▶ **What the task requires**
Tally the lines of the records that contain the string "CHARCOAL", then give the total and nothing more.

▶ **Material provided**
Start of Block

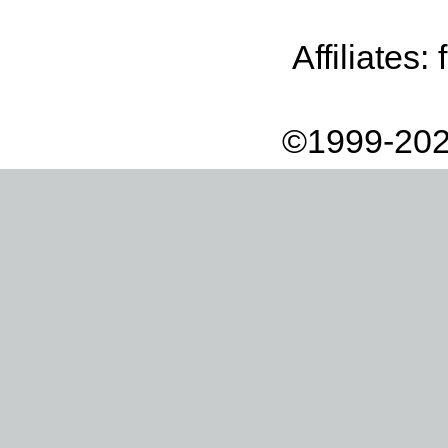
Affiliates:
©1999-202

End of Block
Start of Block

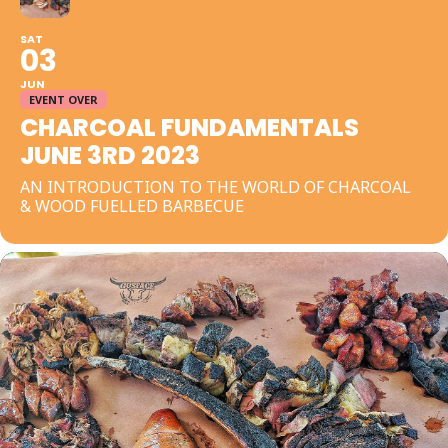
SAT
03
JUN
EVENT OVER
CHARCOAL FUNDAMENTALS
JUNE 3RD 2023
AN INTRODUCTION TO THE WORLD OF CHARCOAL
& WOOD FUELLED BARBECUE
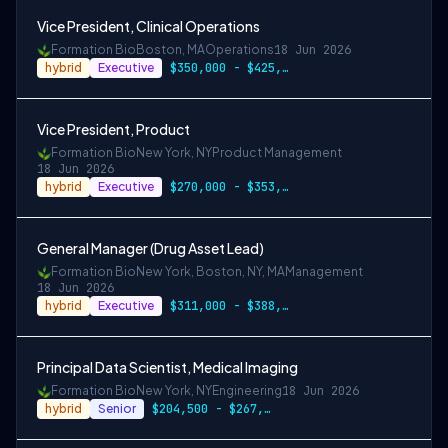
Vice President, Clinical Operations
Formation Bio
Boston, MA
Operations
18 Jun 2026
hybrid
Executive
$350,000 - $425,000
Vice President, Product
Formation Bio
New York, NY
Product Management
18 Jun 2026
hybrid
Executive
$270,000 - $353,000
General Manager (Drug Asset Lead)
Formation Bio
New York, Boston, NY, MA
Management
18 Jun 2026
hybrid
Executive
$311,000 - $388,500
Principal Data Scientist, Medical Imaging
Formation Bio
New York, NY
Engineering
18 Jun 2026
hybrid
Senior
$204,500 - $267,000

End of Block

▶ **Output for this task**
2